2016 has been quite a year (to say the least). Before we look ahead to 2017, our Innovation team took the time to reflect on the year that was by chosing our favorite 2016 posts. This year, the Health Experience Project has posted hundreds of articles across health, digital, communications and consumer topics. From organizations asking their employees to play hooky on the company dime to patients sharing their deepest secrets with smartphones, we haven’t run out of interesting topics yet. We hope you enjoy looking back on our favorites as much as we’ve loved writing them!
Take an Unsick Day – Linda Adams
Healthcare scheduling service Zocdoc uncovered the fact that 86% of Americans frequently cancel doctor visits and dentist appointments due to work demands. Inspired by this fact, they partnered with ad agency Office of Baby to champion “Unsick days.” These allow companies to encourage their employees to take a proactive role in good health, and many big names are already on board, including Virgin Hotels and Foursquare. “Zocdoc does benefit when people start seeing the doctor regularly,” admitted Nathan Frank, Chief Creative Officer for the company, “but so do the people who start seeing the doctor, the businesses that employ them, and everybody else involved.” We hope more businesses find creative solutions like this that benefit their bottom line while making social changes for good.
Snapchat Provides a Lens to Thinking Around The Pill—Zach Friedman
Social media giant Snapchat made headlines by launching a physical product (Spectacles) that allows wearers to capture short POV videos and upload them on the fly. This move allowed the brand to redefine itself as Snap Inc., a company that’s much more than an app. Plenty of other brands from GE to Nike are following suit and expanding offerings outside of their traditional space. These moves set the stage for Pharma companies’ traditional “beyond the pill” mindset to expand to “around the pill” thinking.
A Trusted Confidante—Jeff Giermek
While many people blush at the thought of sharing details of their personal health with even their closest friends and family, they don’t bat an eye when typing graphic health inquiries into their smartphones.

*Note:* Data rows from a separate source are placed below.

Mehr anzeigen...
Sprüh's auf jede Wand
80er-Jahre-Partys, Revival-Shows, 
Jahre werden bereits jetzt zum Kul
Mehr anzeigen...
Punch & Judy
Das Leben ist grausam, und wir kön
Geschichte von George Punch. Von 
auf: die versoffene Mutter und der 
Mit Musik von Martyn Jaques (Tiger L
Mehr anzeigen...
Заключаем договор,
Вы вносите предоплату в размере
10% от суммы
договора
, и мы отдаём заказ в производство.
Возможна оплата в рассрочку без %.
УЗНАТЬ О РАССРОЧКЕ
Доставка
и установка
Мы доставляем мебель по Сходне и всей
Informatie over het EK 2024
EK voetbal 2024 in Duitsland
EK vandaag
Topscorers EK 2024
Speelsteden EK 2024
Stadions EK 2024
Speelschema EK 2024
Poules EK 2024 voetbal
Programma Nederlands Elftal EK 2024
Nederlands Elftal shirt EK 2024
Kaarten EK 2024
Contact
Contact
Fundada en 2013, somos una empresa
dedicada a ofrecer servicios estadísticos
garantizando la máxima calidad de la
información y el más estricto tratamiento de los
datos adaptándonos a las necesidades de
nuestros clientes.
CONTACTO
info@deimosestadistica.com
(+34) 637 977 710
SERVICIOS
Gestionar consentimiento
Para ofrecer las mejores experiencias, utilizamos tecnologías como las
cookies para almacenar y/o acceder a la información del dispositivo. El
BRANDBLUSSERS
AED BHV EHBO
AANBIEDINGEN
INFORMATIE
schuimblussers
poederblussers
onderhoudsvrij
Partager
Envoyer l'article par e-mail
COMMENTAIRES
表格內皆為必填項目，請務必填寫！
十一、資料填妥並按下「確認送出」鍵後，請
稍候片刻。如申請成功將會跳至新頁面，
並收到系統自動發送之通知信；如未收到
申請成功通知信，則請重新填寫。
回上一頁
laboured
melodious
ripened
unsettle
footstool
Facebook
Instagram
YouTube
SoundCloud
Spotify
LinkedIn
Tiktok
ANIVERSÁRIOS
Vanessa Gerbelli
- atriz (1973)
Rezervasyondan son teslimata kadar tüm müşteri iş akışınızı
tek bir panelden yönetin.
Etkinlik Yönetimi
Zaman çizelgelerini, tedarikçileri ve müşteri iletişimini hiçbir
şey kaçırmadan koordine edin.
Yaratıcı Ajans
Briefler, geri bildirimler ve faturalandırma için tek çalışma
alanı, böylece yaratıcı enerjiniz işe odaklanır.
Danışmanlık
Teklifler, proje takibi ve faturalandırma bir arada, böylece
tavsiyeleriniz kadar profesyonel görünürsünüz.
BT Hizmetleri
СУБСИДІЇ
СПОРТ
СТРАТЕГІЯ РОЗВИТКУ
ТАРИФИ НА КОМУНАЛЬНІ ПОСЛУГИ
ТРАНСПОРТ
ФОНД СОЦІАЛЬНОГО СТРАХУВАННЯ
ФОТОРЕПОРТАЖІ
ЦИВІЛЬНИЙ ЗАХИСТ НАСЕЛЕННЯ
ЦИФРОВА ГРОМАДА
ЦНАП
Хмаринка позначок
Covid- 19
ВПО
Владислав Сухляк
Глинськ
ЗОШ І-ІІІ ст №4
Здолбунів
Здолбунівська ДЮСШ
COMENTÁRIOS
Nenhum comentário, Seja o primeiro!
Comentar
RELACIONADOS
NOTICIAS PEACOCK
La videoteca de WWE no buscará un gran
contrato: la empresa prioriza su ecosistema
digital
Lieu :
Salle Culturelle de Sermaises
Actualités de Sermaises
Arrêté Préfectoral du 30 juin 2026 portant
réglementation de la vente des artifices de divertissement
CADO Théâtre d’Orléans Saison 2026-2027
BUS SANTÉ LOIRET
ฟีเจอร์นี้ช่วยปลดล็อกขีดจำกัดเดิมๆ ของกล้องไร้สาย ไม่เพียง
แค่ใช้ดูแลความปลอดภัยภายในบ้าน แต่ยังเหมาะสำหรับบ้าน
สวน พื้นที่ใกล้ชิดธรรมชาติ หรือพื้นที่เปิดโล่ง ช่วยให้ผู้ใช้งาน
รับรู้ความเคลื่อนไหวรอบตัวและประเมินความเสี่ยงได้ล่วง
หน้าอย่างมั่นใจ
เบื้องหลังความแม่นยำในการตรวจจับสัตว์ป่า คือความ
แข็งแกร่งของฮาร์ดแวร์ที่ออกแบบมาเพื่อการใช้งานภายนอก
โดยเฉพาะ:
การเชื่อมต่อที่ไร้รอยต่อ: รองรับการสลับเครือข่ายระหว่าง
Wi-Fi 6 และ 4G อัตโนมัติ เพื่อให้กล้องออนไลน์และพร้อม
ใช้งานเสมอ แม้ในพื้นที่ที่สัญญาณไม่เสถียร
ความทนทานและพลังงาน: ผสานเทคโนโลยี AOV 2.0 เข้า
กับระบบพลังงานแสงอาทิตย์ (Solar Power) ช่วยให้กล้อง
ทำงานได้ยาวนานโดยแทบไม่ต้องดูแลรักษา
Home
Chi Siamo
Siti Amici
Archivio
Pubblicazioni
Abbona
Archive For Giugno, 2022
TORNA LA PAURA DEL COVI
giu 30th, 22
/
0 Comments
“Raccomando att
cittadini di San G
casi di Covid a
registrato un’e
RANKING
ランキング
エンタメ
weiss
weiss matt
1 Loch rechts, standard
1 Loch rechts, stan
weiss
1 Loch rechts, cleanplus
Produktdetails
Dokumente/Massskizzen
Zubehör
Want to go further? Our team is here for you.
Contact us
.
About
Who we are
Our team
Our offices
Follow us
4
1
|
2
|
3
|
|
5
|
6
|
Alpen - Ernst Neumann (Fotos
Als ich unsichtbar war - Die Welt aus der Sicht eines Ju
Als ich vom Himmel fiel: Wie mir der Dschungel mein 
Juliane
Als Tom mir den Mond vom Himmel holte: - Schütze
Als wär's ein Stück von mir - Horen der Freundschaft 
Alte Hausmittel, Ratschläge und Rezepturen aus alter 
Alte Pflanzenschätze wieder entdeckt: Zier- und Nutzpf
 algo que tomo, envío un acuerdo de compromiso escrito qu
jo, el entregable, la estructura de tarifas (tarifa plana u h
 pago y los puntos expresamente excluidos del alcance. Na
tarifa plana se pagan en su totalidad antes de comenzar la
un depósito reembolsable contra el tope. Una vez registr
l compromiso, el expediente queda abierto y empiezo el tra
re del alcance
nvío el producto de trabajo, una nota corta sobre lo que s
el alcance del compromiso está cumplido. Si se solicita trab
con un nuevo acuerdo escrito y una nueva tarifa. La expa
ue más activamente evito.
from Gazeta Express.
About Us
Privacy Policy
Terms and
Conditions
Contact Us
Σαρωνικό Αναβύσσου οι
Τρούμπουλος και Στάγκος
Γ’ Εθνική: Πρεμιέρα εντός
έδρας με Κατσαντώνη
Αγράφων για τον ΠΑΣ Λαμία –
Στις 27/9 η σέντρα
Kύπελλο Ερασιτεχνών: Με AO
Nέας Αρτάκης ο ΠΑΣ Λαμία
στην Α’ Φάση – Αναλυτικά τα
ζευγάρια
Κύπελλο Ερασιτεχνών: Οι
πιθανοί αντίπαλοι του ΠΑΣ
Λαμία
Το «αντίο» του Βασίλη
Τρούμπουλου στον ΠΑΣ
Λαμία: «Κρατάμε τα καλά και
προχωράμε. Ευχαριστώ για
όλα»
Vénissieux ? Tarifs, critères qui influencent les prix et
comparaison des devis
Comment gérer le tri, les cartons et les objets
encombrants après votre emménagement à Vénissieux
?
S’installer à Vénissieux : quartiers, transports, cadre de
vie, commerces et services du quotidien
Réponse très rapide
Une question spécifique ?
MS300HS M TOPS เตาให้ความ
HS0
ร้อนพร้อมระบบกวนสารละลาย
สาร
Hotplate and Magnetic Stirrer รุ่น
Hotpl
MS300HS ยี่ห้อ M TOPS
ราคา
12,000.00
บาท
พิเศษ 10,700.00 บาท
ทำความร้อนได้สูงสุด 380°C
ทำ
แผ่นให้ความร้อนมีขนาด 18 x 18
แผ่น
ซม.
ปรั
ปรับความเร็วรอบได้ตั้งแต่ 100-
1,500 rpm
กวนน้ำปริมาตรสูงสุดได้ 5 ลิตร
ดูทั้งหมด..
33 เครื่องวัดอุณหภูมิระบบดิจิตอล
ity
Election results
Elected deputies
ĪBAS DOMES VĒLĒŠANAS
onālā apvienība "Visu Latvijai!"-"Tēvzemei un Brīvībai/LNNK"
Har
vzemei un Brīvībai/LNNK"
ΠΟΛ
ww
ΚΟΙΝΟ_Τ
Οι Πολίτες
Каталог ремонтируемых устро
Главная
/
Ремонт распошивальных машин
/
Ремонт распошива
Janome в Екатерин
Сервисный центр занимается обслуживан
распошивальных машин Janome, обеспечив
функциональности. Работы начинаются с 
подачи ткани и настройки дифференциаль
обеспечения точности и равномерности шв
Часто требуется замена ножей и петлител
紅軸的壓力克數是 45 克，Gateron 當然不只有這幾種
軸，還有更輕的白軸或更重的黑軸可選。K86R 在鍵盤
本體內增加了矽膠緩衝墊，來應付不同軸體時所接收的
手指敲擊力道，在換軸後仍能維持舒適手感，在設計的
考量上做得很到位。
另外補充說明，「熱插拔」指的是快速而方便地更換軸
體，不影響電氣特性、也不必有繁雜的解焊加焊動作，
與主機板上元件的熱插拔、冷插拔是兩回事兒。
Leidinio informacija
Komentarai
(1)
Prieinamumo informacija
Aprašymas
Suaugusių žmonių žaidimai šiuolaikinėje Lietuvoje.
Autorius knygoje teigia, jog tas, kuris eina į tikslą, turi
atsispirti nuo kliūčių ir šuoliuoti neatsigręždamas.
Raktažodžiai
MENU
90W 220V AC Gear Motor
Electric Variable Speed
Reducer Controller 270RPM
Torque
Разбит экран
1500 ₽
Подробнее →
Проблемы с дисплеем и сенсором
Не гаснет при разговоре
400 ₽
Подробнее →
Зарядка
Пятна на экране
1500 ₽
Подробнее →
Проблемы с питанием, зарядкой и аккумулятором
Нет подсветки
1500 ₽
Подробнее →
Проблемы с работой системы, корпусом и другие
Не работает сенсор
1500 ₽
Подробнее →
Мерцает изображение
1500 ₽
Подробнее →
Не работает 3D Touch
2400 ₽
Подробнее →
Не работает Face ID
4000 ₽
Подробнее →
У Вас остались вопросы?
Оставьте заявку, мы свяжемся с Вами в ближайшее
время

This insight inspired health researchers to leverage a smartphone app to help capture more accurate data in studies in real time. Jeff noted “the use of apps has the power to carve out brand new paths of research and even to revisit and challenge long-standing thinking on certain conditions that have primarily relied on patient/doctor face-to-face interactions to gather data.”
“264 vaccines in the pipeline. $173b saved in cancer-related costs. 883,000 fewer hospitalizations per year. These are just a few of the many stats The Biotechnology Innovation Organization (BIO) promotes on their new website, innovationsaves.life… BIO also brings in the human aspect of the pharmaceutical R&D landscape and how these innovations are saving lives.” Mr. Glenn noted that too often the good work the Pharma industry does everyday gets lost in bleak headlines. BIO is doing great work to humanize the industry and inspire a new generation with hope.
Cancer’s Greatest Vulnerability is Knowledge—Leigh Householder
MD Anderson’s Moonshot to End Cancer aims to fight the disease that 1 in 3 men and 1 in 4 women will face in their lifetimes. Proponents believe that we stand at the edge of an historic shift in the pace of advancements against the disease, and the program is connecting brilliant minds with the funds and support to drive progress forward. Ronald A. DePinho, M.D., President of The University of Texas MD Anderson Cancer Center stated “we are in a position for the first time of bending the arc of major diseases and the first to fall to the axe of science will be cancer.” We wish them Godspeed.
Recent advancements in technology allowed researchers in Brazil to demonstrate clinically significant improvements in what were thought to be irreversible paralyses. By combining virtual reality and brain-machine interfaces, paralyzed patients could “see” themselves walking while a mechanically actuated exoskeleton moved their limbs for them. All 8 patients in the study showed progress, and half improved so much that their paralysis had to be reclassified as a less severe type.